The Empire State Development Corporation (ESDC) wants the case dismissed. ESDC attorney Charles Webb, ruddy and white-haired, began confidently in his gravelly voice. “Lot 7501 is nomenclature for a tax lot that doesn’t exist,” Webb said, noting that, as stated in the legal papers, the city uses such a designation all over.

Moreover, the ESDC acquired both 38 Sixth Avenue and 24 Sixth Avenue, the building to which the easement was associated. “That extinguished the easement,” Webb declared.

And PWE, he said, relinquished all claims. “This is just a fictitious opportunity to try to get more money,” Webb stated with disdain. (Williams has said he's motivated by money.)

Forest City Ratner attorney Jeffrey Braun, in diplomatic tones, added, “It was clear from the document it was intended to run with the land. Contrary to what the complaint tries to say, there’s just nothing out there.”

Plaintiff's case

PWE attorney Matthew Brinckerhoff, who had represented Williams and several others in the Atlantic Yards eminent domain cases, got up, undeterred. He noted that the legal right was described both as an easement and an indenture.

In the contract, PWE’s property was described as “the right to everything in the air above the [building] plane,” Brinckerhoff said. “That’s not how easements are described.”

Moreover, despite the claims in the papers, this was the only condo building in the Atlantic Yards footprint that had such a Lot 7501. “We have a legal and factual dispute that can’t be resolved on a motion to dismiss,” Brinckerhoff said.

The eminent domain declaration designed properties by block and lot, not the metes and bounds physical description, he noted; it also said that, in the case of any confusion, the blocks and lots would control. “There’s a big ambiguity and discrepancy here,” he said.

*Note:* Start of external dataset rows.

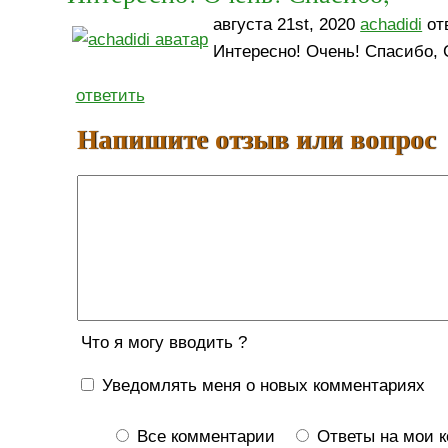
августа 21st, 2020
achadidi
отв
Интересно! Очень! Спасибо, 
ответить
Напишите отзыв или вопрос
Что я могу вводить ?
Уведомлять меня о новых комментариях
Все комментарии
Ответы на мои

As for the ESDC’s argument that he didn’t answer all the charges in their motions, Brinckerhoff said they were inappropriate for the motion to dismiss.

Questions of details

The release of claims signed by PWE was limited to 38 Sixth Avenue, and the state appraisal similarly limited, Brinckerhoff said. He read the text of the release, in which PWE disavowed any claims arising from the deal for 38 Sixth Avenue.

Gerges interrupted: “It said all claims, including…

“All claims that could be brought in the condemnation proceeding,” Brinckerhoff responded. “It had never been condemned in the first place. It’s their mistake.”

Webb got up: “What he failed to read was including but not limited to. The release clearly takes care of all possible claims.

Two offers?

Also, Webb said, the ESDC made two separate offers to PWE; for the building and for the easement.

“Was that a written order?” asked Gerges.

Yes, responded Webb.

He paused for several moments, consulted a colleague, and offered a clarification. While the appraisal the ESDC ordered had two parts, “when he made the offer, we lumped them together,” he acknowledged.

Gerges asked Brinckerhoff if PWE had ordered its own appraisal.

No, Brinckerhoff, it never got that far. But it’s clear, he said, that the ESDC’s pre-vesting offer to PWE did not separate the two parts.

“That’s not what I heard,” Gerges said.

Brinckerhoff pointed to the distinction between the appraisal and the offer.

“You never exchanged it,” asked Gerges.

“We never got to that,” Webb acknowledged.

Last points

Brinckerhoff asked for the opportunity to make one more point.

“I never stop people from talking,” Gerges responded drily, with his Borscht Belt timing.

FCR attorney Braun, slightly slower on the trigger had also gotten up to speak, and remained standing for a bit as Brinckerhoff continued.

Brinckerhoff said that the compensation to PWE “was strictly limited to Mr. Williams’s building at 38 Sixth Avenue."

Braun this time had more of an edge in his voice. “The counsel for the plaintiffs,” he said, “urged the court to read the [original sale] document. I join that request. All it does is grant an easement of light and air.”

Gerges said he wanted to get the parties together to perhaps work something out. They’re due back in court on Thursday, August 12 at noon.